Now days security is becoming more important than ever with everyone going digital. With it comes a lot of risk that many companies are ignoring in the pursuit of getting through their downturn. More companies are going to start scrutinizing security line items and try to keep costs down. This approach works for awhile as during a crisis you do whatever it takes to keep a company running while potentially cutting corners. If you don’t have the luxury of baking in the latest and greatest tools for security in the market there are always new comers with options that may work for you at the moment. Even building a security control yourself works too. However, companies need to constantly revaluate their strategies to make sure their posture still aligns with their risk tolerance. The more interesting security strategy for me is identity since it so closely relates to business. Cryptography, infrastructure and other traditional security domains are usually siloed from anyone running a business and it might not affect profits as much as identity.

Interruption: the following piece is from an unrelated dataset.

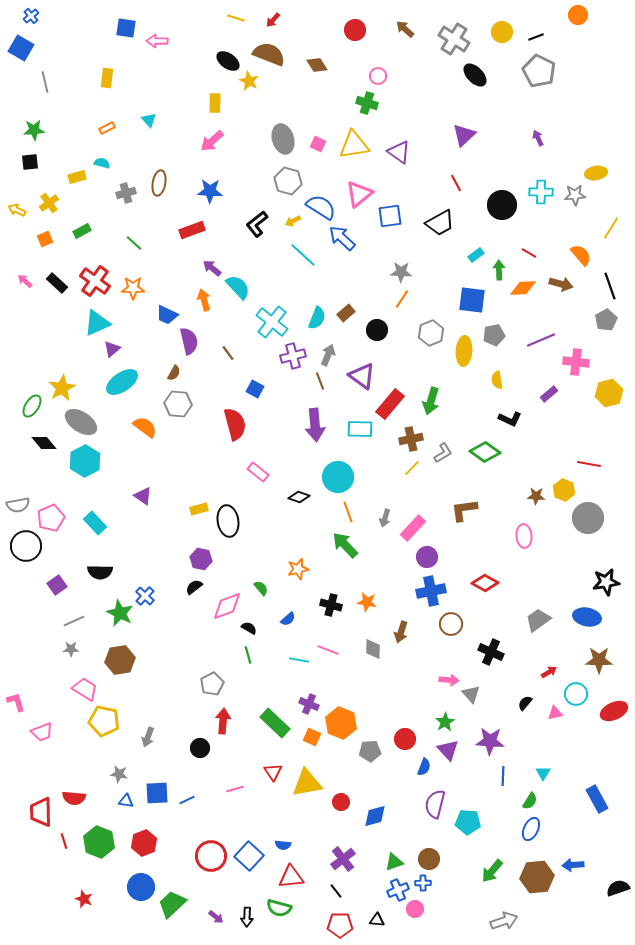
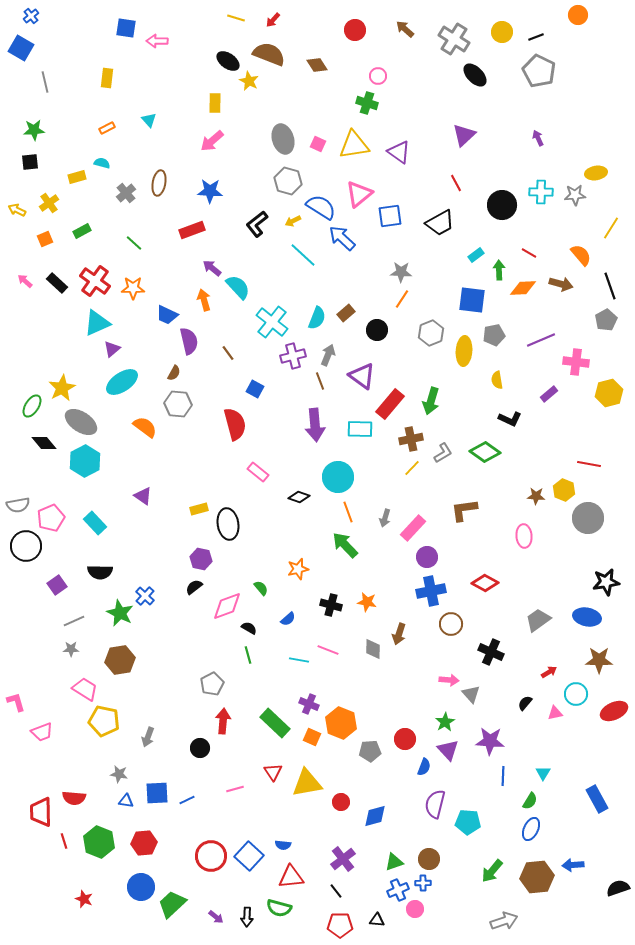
gray cross at (126, 193): rotated 24 degrees counterclockwise
black ellipse at (228, 521): moved 3 px down
brown arrow at (401, 632): moved 2 px left, 2 px down
red hexagon at (144, 843): rotated 15 degrees clockwise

As the interesting segment in security, identity is becoming a critical function of any business. The boom of the security services and valuations of companies offering it is just the start of the future trend. The State of Identity podcast is a great listen on the breakdown of all the solutions trying to throw in their hat to solve identity. While I don’t have a good prediction on where it ends up in the next 5-10 years I do hope IDV is not a trend that lasts for everyone. I think the better thesis for identity is that most users are inherently good and we need to adaptively apply security measures to bad actors. The one size fits all approach does not bring a good experience to users or businesses trying to onboard anyone. Users are getting tired of providing all their information and know sooner or later it’s just going to end up somewhere on the dark web. Another problem is these tools can discriminate against underserved users that might be first time users on the web. Real fraudsters know what signals they have to mimic and just because a user is using a VPN or ordering from a brand new email address you need to block it.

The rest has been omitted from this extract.